Gender reveal parties celebrate a trait that, for some babies, isn't known until later.

“If you’re cutting away all the possibilities of gender and restricting it to just two biological categories, you’re neglecting entire populations of people who may not fit into either,” Gieseler said. For example, Hanne Gaby Odiele, the Belgian supermodel, revealed that she has XY chromosomes more typically found in men and had internal, undescended testes at birth. That makes her part of the up to 1.7% of the population born with intersex traits, according to the United Nations. “That’s totally biology. So how does a gender reveal party account for that, then?” Gieseler asks.

Activities that formally mark gender, such as reveal parties, increase the likelihood of gender stereotyping, according to Campbell Leaper, a developmental and social psychologist at the University of California, Santa Cruz. He points to Rebecca Bigler, a fellow psychologist at the University of Texas, who had schoolchildren wear red and blue T-shirts and had teachers reference the colors as they might gender (“Good morning, reds and blues").  Over time, the study found kids developed biases preferring their own colors, just as they did with gender.

“When you put things in a category, we all naturally want to make meaning of that category,” said Leaper. “Girl and boy, if those categories exist there must be reasons for that and we start to think about them differently.”

The binary view of gender gives parents two familiar scripts, Leaper said, pre-packaged conceptions for what each means.

“You know what toys to buy. How to decorate the room. What clothes you get,” he said. “As opposed to buying different things and seeing what the child likes. A girl gets a doll. A boy gets a baseball. That takes the guessing out of it.”

But regardless of a parent’s actions, Leaper said, so strong are a culture’s prevailing gender norms that they’ll typically begin influencing a child by age three. And he's careful not to paint all gender reveal celebrants with a broad brush. They’re parents eager to meet their future kid, Leaper said, and relish in every step along the way.

“It’s not a piece of information, but a cause for almost a wedding announcement,” Leaper said. “People are trying to grab at some way to make their child feel unique."

Julia Wang, head of digital content for pregnancy site The Bump, agrees.

“What we've seen is that the majority of parents who do them are simply looking to capture and share special milestone moments throughout their pregnancy journey in a more public way — with both friends and strangers on social media,” said Wang, who called it “one of few true surprises in life.”

That’s partly why Giles, the freelance writer, decided to throw a gender reveal party despite her internal objections: There’s a certain power in the way it makes a baby-to-be feel that much realer.

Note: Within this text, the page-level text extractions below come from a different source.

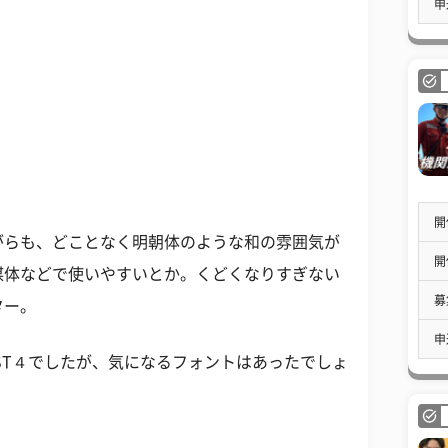
申
開
らも、どことなく明朝体のような和の雰囲気が
開
媒体などで使いやすいとか。くどくなりすぎない
募
ター。
申
ST４でしたが、気になるフォントはあったでしょ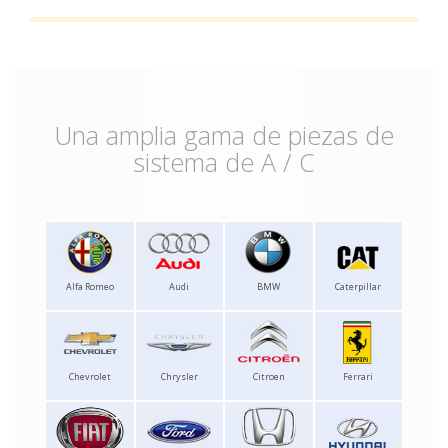
Una amplia gama de piezas de
sistema de A / C
Alfa Romeo
Audi
BMW
Caterpillar
Chevrolet
Chrysler
Citroen
Ferrari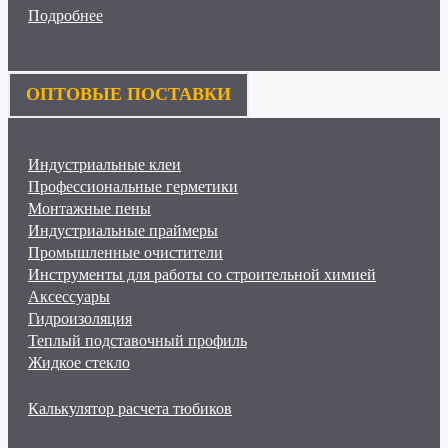
Подробнее
ОПТОВЫЕ ПОСТАВКИ
Индустриальные клеи
Профессиональные герметики
Монтажные пены
Индустриальные праймеры
Промышленные очистители
Инструменты для работы со строительной химией
Аксессуары
Гидроизоляция
Теплый подставочный профиль
Жидкое стекло
Калькулятор расчета тюбиков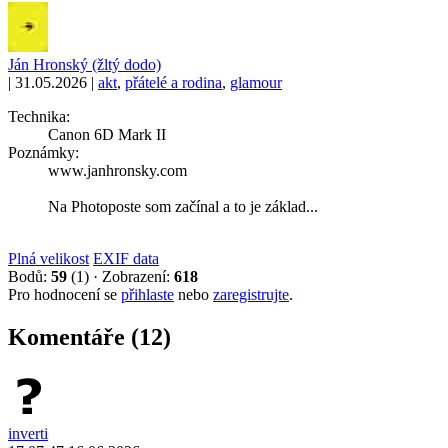
Ján Hronský (žltý dodo)
|
31.05.2026
|
akt
,
přátelé a rodina
,
glamour
Technika:
Canon 6D Mark II
Poznámky:
www.janhronsky.com
Na Photoposte som začínal a to je základ...
Plná velikost
EXIF data
Bodů:
59
(1)
·
Zobrazení:
618
Pro hodnocení se
přihlaste
nebo
zaregistrujte
.
Komentáře (12)
inverti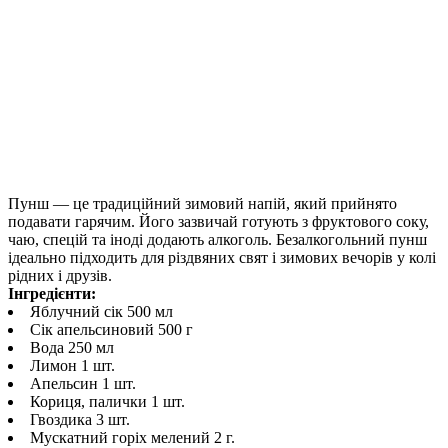
Пунш — це традиційний зимовий напій, який прийнято
подавати гарячим. Його зазвичай готують з фруктового соку,
чаю, спецій та іноді додають алкоголь. Безалкогольний пунш
ідеально підходить для різдвяних свят і зимових вечорів у колі
рідних і друзів.
Інгредієнти:
Яблучний сік 500 мл
Сік апельсиновий 500 г
Вода 250 мл
Лимон 1 шт.
Апельсин 1 шт.
Кориця, палички 1 шт.
Гвоздика 3 шт.
Мускатний горіх мелений 2 г.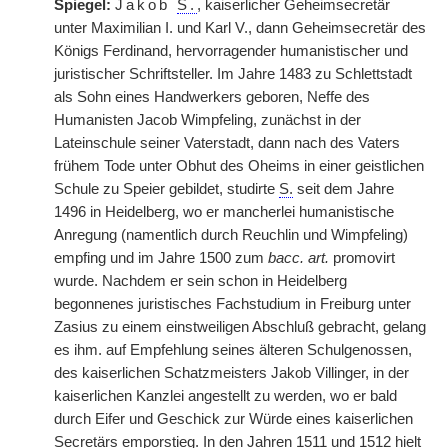
Spiegel:
Jakob
S.
, kaiserlicher Geheimsecretär
unter Maximilian I. und Karl V., dann Geheimsecretär des
Königs Ferdinand, hervorragender humanistischer und
juristischer Schriftsteller. Im Jahre 1483 zu Schlettstadt
als Sohn eines Handwerkers geboren, Neffe des
Humanisten Jacob Wimpfeling, zunächst in der
Lateinschule seiner Vaterstadt, dann nach des Vaters
frühem Tode unter Obhut des Oheims in einer geistlichen
Schule zu Speier gebildet, studirte
S.
seit dem Jahre
1496 in Heidelberg, wo er mancherlei humanistische
Anregung (namentlich durch Reuchlin und Wimpfeling)
empfing und im Jahre 1500 zum
bacc. art.
promovirt
wurde. Nachdem er sein schon in Heidelberg
begonnenes juristisches Fachstudium in Freiburg unter
Zasius zu einem einstweiligen Abschluß gebracht, gelang
es ihm. auf Empfehlung seines älteren Schulgenossen,
des kaiserlichen Schatzmeisters Jakob Villinger, in der
kaiserlichen Kanzlei angestellt zu werden, wo er bald
durch Eifer und Geschick zur Würde eines kaiserlichen
Secretärs emporstieg. In den Jahren 1511 und 1512 hielt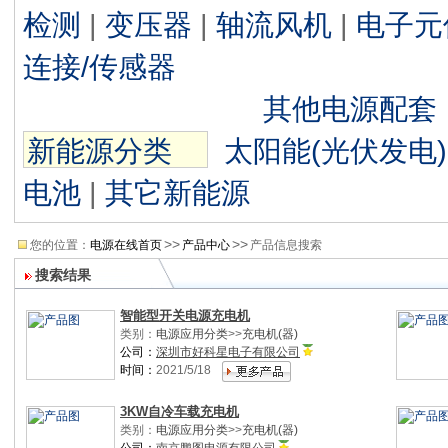
检测
|
变压器
|
轴流风机
|
电子元
连接/传感器
其他电源配套
新能源分类
太阳能(光伏发电)
电池
|
其它新能源
>>
>>
您的位置：
电源在线首页
产品中心
产品信息搜索
搜索结果
智能型开关电源充电机
类别：
电源应用分类
>>
充电机(器)
公司：
深圳市好科星电子有限公司
时间：
2021/5/18
3KW自冷车载充电机
类别：
电源应用分类
>>
充电机(器)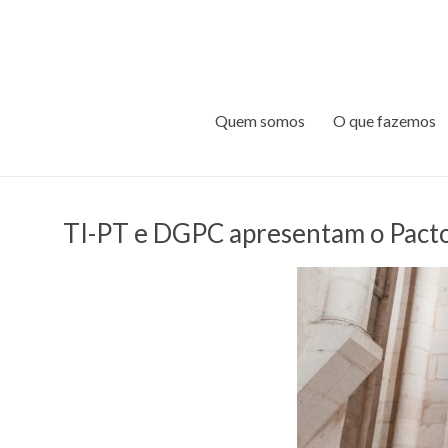
Quem somos
O que fazemos
TI-PT e DGPC apresentam o Pacto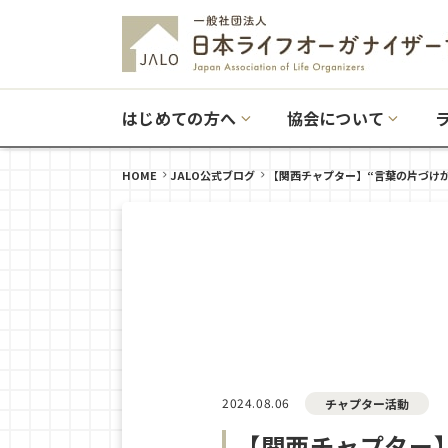
はじめての方へ
協会について
HOME
JALO公式ブログ
【関西チャプター】“言葉の片づけか
2024.08.06
チャプター活動
【関西チャプター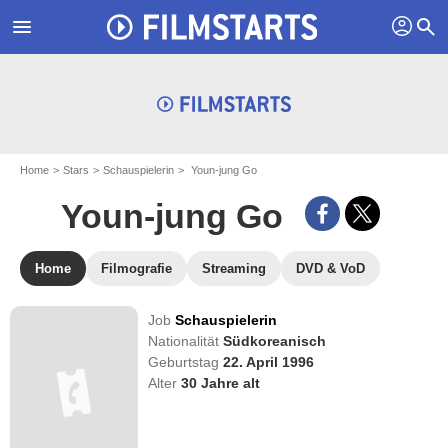
profil
menu
search
Home
Stars
Schauspielerin
Youn-jung Go
Youn-jung Go
Home
Filmografie
Streaming
DVD & VoD
Job
Schauspielerin
Nationalität
Südkoreanisch
Geburtstag
22. April 1996
Alter
30
Jahre alt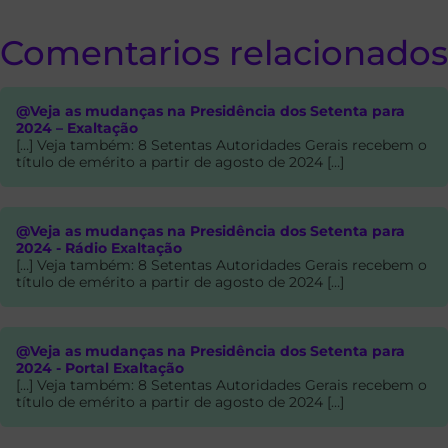
Comentarios relacionados
@Veja as mudanças na Presidência dos Setenta para
2024 – Exaltação
[…] Veja também: 8 Setentas Autoridades Gerais recebem o
título de emérito a partir de agosto de 2024 […]
@Veja as mudanças na Presidência dos Setenta para
2024 - Rádio Exaltação
[…] Veja também: 8 Setentas Autoridades Gerais recebem o
título de emérito a partir de agosto de 2024 […]
@Veja as mudanças na Presidência dos Setenta para
2024 - Portal Exaltação
[…] Veja também: 8 Setentas Autoridades Gerais recebem o
título de emérito a partir de agosto de 2024 […]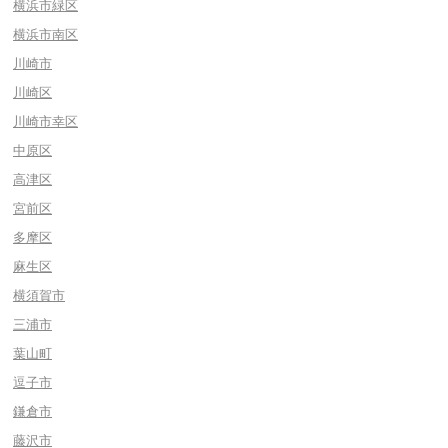
横浜市緑区
横浜市南区
川崎市
川崎区
川崎市幸区
中原区
高津区
宮前区
多摩区
麻生区
横須賀市
三浦市
葉山町
逗子市
鎌倉市
藤沢市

Giles had a four-year-old daughter who felt left out at the thought of sharing her parents, so the parents let her help throw the gender reveal party. She learned of her future sibling’s gender before even her parents, and decorated the cake that eventually revealed the family would have a boy.

When the daughter lamented not having any “boy toys” to share, it opened the door for a conversation on gender stereotypes.

“I imagine the 'gender reveal' party is a bit of a fad that will fade in and out of popularity on its own,” Giles said. “In the meantime, I hope the emphasis on these parties will lead to better education and understanding, rather than further increasing a gender divide.”